Sex‐Specific Phenotype‐Performance Links: Divergent Correlations Between Morphology, Coloration, and Bite Force in the Mountain Dragon (Diploderma vela)
Songwen Tan, Ling Li, Wei Gao, Guocheng Shu, Peng Guo, Yayong Wu

TL;DR
The study explores how male and female mountain dragons differ in traits like body shape and coloration, and how these traits relate to bite force, revealing sex-specific adaptations.
Contribution
The paper demonstrates sex-specific correlations between morphology and bite force in Diploderma vela, extending understanding of sexual dimorphism beyond trait means.
Findings
Male mountain dragons show male-biased dimorphism in most morphological traits, while females have longer abdomens.
Morphology-bite force relationships differ between sexes, but coloration does not correlate with bite force in either sex.

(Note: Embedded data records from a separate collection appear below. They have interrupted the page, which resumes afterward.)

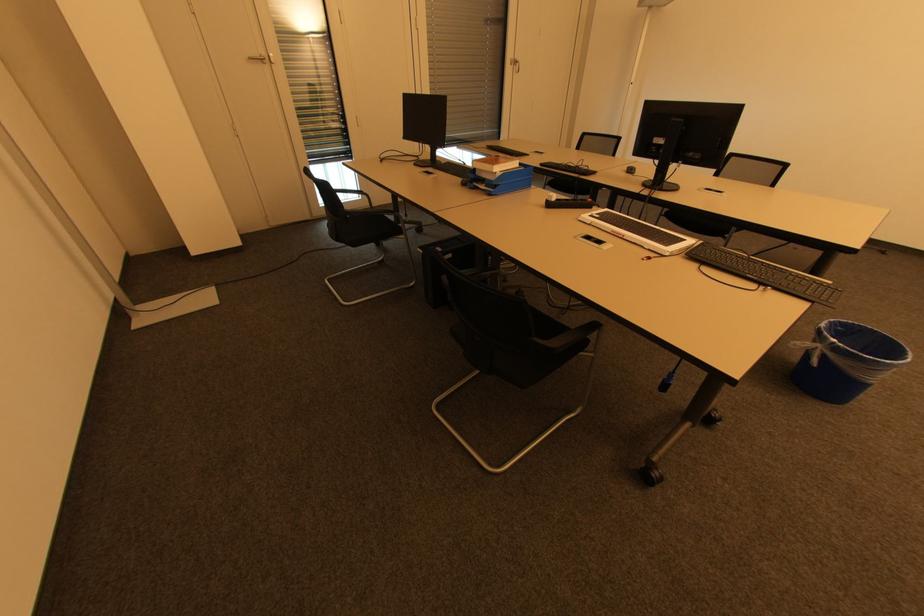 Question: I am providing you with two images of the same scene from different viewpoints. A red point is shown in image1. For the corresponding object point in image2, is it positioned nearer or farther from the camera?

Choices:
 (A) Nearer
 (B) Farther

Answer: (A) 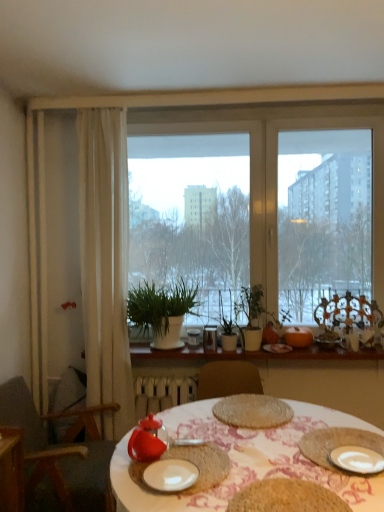 At what (x,y) coordinates should I click in order to perform the action: click on vacant area that lies between white matte plate at center, which ranks as the 2th plate in right-to-left order, and baked golden bread at center, which is the first food from back to front. Please return your answer as a coordinate pair (x, y). The image size is (384, 512). Looking at the image, I should click on (224, 443). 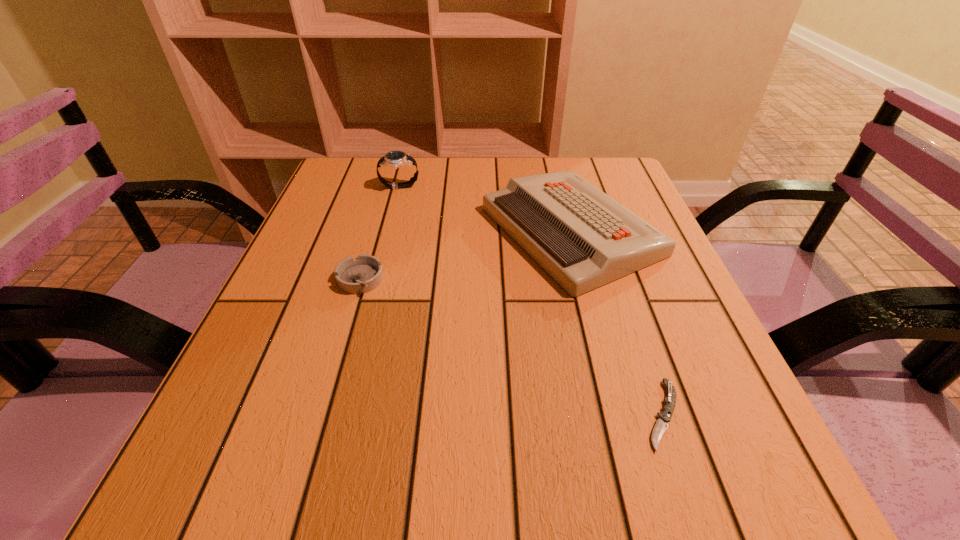 At what (x,y) coordinates should I click in order to perform the action: click on computer keyboard that is at the far edge. Please return your answer as a coordinate pair (x, y). Looking at the image, I should click on (583, 238).

The height and width of the screenshot is (540, 960). I want to click on object present at the near edge, so click(x=664, y=417).

Find the location of a particular element. The image size is (960, 540). watch that is at the left edge is located at coordinates (394, 159).

Identify the location of ashtray that is at the left edge. Image resolution: width=960 pixels, height=540 pixels. (363, 274).

At what (x,y) coordinates should I click in order to perform the action: click on computer keyboard positioned at the right edge. Please return your answer as a coordinate pair (x, y). This screenshot has height=540, width=960. Looking at the image, I should click on (583, 238).

Find the location of `pocketknife at the right edge`. pocketknife at the right edge is located at coordinates (664, 417).

Image resolution: width=960 pixels, height=540 pixels. In order to click on object located in the far left corner section of the desktop in this screenshot , I will do `click(394, 159)`.

Find the location of `object that is at the far right corner`. object that is at the far right corner is located at coordinates (583, 238).

You are a GUI agent. You are given a task and a screenshot of the screen. Output one action in this format:
    pyautogui.click(x=<x>, y=<y>)
    Task: Click on the object present at the near right corner
    This screenshot has width=960, height=540.
    Given the screenshot: What is the action you would take?
    pyautogui.click(x=664, y=417)

At what (x,y) coordinates should I click in order to perform the action: click on vacant region at the far edge of the desktop. Please return your answer as a coordinate pair (x, y). Looking at the image, I should click on (426, 189).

Sexual dimorphism in D. vela is shaped by sexual selection, fecundity advantage, and niche divergence, enhancing adaptive fitness.
Abstract
Sexual dimorphism in lizards arises from the dynamic interplay between natural and sexual selection, manifesting in divergent phenotypic traits across taxa. A key unresolved question is whether the relationship between such sexually dimorphic traits and functional performance also differs between the sexes. This study investigated this question in the mountain dragon (Diploderma vela), a protected species endemic to the upper Lancang River basin in southwestern China, by quantifying its sexual dimorphism in morphology and coloration and assessing their sex‐specific correlations with bite force. A total of 94 individuals were assessed for nine morphological traits, maximum bite force capacity, and body coloration across 15 anatomical regions. After controlling for body size, significant male‐biased dimorphism was detected in most morphological traits, whereas abdomen length was…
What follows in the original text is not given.